The machine learning algorithm is effective for price optimization
The implementation of a pricing strategy depends on the automated processing of data. From this data, the machine learning algorithm will be able to define a good pricing strategy. The data we are talking about here are:
- the product stock (category, packaging methods, brand, etc.);
- the different points of sale (size, location, assortment, etc.);
- information on the competition around the sales outlets (density, nature, etc.);
- economic factors (exchange rate, inflation rate, average salary in different regions, etc.);
- the company's commercial goals (optimization of margins, units sold, turnover, etc.);
- etc.
Machine learning for a comprehensive sales promotion strategy
Today, it is almost impossible to do without this technology. In addition to data processing and pricing, machine learning technology also serves other needs. It prevents the risks associated with the implementation of a sales promotion strategy. These are mainly:
- cannibalization (between products, over time and on multiple channels): this phenomenon occurs when a company competes with its other offers by lowering a price;
- Deterioration of brand image: the manufacturing defect of a product benefiting from a promotion or abusive promotions are factors that can lower the brand's reputation;
- loss of loyalty: promotions on products that do not correspond to consumers' needs tend to cause them to lose interest.
Thanks to its algorithm, machine learning ensures the personalization of promotional offers for customer loyalty and predicts the appropriate pricing strategy according to the existing product stock to avoid cannibalization.

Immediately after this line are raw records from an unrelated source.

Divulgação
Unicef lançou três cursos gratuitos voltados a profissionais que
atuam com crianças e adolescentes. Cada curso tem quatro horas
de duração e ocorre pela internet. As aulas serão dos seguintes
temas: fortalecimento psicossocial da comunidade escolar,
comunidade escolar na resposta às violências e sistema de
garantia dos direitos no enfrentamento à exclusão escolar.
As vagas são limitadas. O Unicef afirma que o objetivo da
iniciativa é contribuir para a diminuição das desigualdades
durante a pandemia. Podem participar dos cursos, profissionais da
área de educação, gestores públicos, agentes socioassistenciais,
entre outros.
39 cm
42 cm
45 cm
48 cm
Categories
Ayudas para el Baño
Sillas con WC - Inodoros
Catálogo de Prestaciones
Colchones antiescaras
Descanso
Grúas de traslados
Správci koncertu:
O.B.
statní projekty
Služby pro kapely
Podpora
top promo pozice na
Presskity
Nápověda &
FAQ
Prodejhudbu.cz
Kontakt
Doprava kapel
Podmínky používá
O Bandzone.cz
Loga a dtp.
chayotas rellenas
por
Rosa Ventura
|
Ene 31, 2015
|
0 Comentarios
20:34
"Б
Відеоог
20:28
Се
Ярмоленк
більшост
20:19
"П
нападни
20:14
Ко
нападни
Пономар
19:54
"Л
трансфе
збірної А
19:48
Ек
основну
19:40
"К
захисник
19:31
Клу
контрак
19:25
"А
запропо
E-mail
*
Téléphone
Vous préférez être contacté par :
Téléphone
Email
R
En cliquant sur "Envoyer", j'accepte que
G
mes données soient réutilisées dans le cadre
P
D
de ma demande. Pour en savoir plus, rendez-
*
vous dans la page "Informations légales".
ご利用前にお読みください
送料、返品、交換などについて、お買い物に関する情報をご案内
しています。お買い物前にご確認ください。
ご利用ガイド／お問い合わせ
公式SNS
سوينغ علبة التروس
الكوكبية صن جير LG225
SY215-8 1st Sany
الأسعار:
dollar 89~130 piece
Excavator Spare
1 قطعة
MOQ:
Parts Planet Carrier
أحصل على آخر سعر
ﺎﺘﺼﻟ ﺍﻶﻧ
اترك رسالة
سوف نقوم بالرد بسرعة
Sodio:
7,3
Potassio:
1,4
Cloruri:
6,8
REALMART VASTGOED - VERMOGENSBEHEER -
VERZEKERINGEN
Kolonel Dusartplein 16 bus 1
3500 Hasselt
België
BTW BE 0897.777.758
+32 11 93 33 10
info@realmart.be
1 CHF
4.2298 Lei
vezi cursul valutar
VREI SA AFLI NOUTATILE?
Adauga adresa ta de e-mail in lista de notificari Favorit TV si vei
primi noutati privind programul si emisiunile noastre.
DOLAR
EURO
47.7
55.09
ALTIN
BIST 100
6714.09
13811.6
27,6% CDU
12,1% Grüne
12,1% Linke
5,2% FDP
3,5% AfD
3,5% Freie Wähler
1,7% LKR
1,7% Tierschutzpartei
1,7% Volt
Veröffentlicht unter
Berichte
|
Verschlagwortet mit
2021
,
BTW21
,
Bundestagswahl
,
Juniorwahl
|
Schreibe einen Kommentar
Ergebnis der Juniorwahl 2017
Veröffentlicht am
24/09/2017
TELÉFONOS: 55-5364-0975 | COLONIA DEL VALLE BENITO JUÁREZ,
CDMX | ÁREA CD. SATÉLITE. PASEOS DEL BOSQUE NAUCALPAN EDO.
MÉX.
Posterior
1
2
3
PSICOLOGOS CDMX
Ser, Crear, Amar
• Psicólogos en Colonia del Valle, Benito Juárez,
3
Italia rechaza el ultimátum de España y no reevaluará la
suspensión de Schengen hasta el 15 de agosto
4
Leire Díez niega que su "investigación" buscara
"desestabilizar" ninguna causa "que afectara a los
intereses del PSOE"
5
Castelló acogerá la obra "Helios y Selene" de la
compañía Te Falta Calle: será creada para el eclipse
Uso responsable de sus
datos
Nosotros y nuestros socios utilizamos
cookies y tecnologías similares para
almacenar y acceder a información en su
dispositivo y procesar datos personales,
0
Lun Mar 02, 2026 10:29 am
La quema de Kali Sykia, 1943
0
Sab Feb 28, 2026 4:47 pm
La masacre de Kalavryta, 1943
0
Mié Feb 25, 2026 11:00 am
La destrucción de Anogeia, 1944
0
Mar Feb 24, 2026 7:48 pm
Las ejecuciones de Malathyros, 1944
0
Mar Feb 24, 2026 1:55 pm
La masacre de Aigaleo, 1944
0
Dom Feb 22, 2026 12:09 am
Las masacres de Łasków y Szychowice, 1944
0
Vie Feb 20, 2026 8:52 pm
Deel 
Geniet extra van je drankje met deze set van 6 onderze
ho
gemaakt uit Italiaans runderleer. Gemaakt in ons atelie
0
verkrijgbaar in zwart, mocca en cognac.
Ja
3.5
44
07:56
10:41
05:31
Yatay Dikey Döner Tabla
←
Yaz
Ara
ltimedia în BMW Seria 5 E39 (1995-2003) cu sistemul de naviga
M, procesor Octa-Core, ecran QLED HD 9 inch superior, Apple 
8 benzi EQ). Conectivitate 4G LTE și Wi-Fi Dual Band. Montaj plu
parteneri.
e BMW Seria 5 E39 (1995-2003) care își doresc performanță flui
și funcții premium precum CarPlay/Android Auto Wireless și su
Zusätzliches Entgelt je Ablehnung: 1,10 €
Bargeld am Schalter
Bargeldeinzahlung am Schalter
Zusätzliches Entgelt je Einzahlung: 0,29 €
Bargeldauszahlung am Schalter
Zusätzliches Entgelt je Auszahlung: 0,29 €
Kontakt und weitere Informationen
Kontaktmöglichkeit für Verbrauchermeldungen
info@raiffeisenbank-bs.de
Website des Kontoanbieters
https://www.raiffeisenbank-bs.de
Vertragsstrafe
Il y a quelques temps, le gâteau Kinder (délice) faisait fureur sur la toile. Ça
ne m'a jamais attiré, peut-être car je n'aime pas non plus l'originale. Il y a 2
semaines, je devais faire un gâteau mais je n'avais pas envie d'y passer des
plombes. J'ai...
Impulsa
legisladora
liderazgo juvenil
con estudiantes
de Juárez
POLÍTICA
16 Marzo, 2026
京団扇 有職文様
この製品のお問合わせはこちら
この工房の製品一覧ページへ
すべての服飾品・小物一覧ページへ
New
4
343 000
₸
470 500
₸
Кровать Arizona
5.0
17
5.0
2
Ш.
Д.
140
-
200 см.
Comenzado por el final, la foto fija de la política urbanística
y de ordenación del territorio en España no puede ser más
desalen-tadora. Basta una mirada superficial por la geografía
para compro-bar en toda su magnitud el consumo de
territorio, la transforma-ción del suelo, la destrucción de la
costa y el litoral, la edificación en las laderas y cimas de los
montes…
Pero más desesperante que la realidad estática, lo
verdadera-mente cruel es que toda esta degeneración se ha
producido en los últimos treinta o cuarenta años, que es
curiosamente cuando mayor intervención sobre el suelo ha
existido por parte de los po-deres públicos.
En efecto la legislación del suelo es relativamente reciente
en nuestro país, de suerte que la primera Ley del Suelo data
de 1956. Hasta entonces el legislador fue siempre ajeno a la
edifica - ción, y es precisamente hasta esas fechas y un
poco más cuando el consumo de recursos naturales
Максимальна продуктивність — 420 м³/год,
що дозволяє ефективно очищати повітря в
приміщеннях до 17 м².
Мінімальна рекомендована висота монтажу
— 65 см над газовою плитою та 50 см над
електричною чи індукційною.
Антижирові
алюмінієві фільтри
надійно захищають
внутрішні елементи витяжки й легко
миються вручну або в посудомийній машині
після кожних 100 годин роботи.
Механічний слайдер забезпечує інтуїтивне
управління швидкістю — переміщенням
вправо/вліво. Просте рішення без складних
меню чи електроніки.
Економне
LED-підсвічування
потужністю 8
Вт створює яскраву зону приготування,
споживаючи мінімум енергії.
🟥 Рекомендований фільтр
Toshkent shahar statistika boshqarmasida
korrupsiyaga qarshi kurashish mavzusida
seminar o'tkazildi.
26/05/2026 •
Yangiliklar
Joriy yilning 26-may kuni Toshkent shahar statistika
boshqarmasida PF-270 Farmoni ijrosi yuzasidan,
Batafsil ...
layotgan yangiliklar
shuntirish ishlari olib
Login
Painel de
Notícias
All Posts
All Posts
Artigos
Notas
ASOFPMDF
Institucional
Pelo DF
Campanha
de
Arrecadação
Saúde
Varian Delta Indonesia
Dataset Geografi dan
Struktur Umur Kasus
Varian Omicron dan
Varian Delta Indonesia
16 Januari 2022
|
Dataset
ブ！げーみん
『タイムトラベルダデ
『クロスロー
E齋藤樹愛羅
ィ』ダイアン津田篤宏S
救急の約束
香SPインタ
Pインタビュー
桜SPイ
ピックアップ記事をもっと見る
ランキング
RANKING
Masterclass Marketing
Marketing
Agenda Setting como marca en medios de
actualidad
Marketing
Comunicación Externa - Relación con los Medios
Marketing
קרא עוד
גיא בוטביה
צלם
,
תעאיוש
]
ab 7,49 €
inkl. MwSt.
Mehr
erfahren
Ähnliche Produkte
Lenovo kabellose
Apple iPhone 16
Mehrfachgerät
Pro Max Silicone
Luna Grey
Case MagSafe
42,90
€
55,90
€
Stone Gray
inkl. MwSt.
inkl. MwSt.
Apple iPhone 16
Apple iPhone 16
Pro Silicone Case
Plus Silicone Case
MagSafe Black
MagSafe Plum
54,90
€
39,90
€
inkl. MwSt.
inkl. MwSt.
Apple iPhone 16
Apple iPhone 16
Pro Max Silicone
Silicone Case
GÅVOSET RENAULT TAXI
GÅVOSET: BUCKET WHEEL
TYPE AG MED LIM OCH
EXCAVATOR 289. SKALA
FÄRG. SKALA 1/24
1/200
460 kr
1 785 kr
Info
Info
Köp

Machine learning technology promises a bright future for marketing
For example, when developing a promotional offer, machine learning analyzes customers' buying habits, their website browsing behavior and their socio-demographic profile. Retailers can now offer each customer the right promotional mechanics.
This selective approach to promotion has the advantage of preserving the company's margin without sacrificing its turnover. Another advantage of this practice is that the competition is not able to decipher a promotional strategy based on a selective approach.
In conclusion, AI is beneficial for companies. It allows them to analyze a large flow of information in order to have reliable statistical data to develop their marketing strategy in order to optimize their turnover.